AIM OF THE TASK:
Line for line, return the data exactly, omitting all pictures.

EXTRACTED RECORDS:

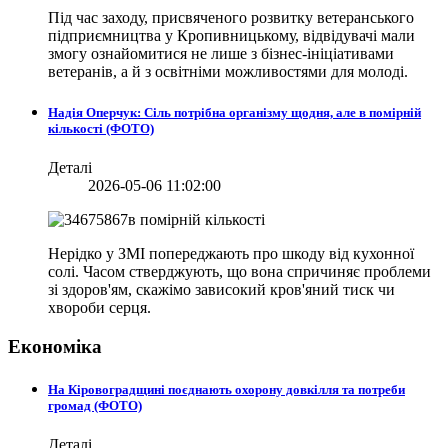
Під час заходу, присвяченого розвитку ветеранського
підприємництва у Кропивницькому, відвідувачі мали
змогу ознайомитися не лише з бізнес-ініціативами
ветеранів, а й з освітніми можливостями для молоді.
Надія Оперчук: Сіль потрібна організму щодня, але в помірній
кількості (ФОТО)
Деталі
2026-05-06 11:02:00
Нерідко у ЗМІ попереджають про шкоду від кухонної
солі. Часом стверджують, що вона спричиняє проблеми
зі здоров'ям, скажімо зависокий кров'яний тиск чи
хвороби серця.
Економіка
На Кіровоградщині поєднають охорону довкілля та потреби
громад (ФОТО)
Деталі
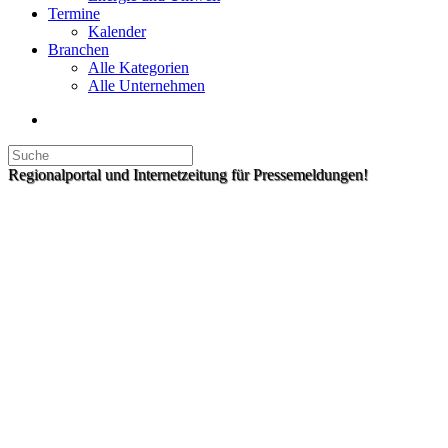
Termine
Kalender
Branchen
Alle Kategorien
Alle Unternehmen
Regionalportal und Internetzeitung für Pressemeldungen!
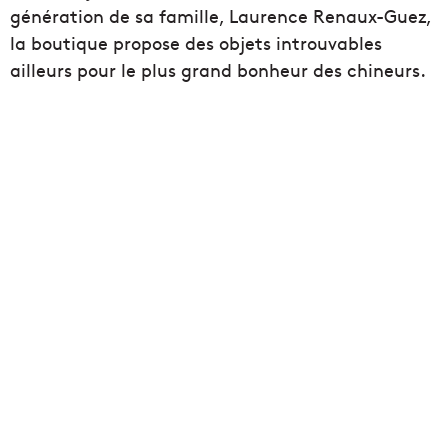
génération de sa famille, Laurence Renaux-Guez,
la boutique propose des objets introuvables
ailleurs pour le plus grand bonheur des chineurs.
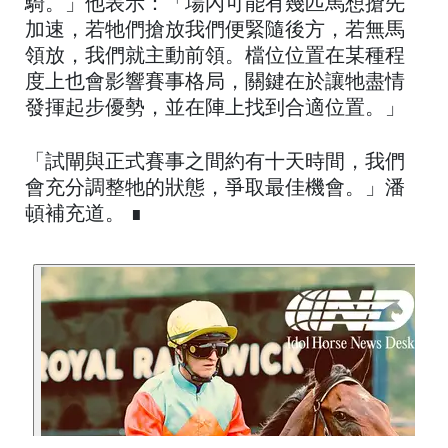
騎。」他表示：「場內可能有幾匹馬想搶先
加速，若牠們搶放我們便緊隨後方，若無馬
領放，我們就主動前領。檔位位置在某種程
度上也會影響賽事格局，關鍵在於讓牠盡情
發揮起步優勢，並在陣上找到合適位置。」
「試閘與正式賽事之間約有十天時間，我們
會充分調整牠的狀態，爭取最佳機會。」潘
頓補充道。 ∎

TASK ANSWER:
Під час заходу, присвяченого розвитку ветеранського
підприємництва у Кропивницькому, відвідувачі мали
змогу ознайомитися не лише з бізнес-ініціативами
ветеранів, а й з освітніми можливостями для молоді.
Надія Оперчук: Сіль потрібна організму щодня, але в помірній
кількості (ФОТО)
Деталі
2026-05-06 11:02:00
Нерідко у ЗМІ попереджають про шкоду від кухонної
солі. Часом стверджують, що вона спричиняє проблеми
зі здоров'ям, скажімо зависокий кров'яний тиск чи
хвороби серця.
Економіка
На Кіровоградщині поєднають охорону довкілля та потреби
громад (ФОТО)
Деталі
Termine
Kalender
Branchen
Alle Kategorien
Alle Unternehmen
Regionalportal und Internetzeitung für Pressemeldungen!
génération de sa famille, Laurence Renaux-Guez,
la boutique propose des objets introuvables
ailleurs pour le plus grand bonheur des chineurs.
騎。」他表示：「場內可能有幾匹馬想搶先
加速，若牠們搶放我們便緊隨後方，若無馬
領放，我們就主動前領。檔位位置在某種程
度上也會影響賽事格局，關鍵在於讓牠盡情
發揮起步優勢，並在陣上找到合適位置。」
「試閘與正式賽事之間約有十天時間，我們
會充分調整牠的狀態，爭取最佳機會。」潘
頓補充道。 ∎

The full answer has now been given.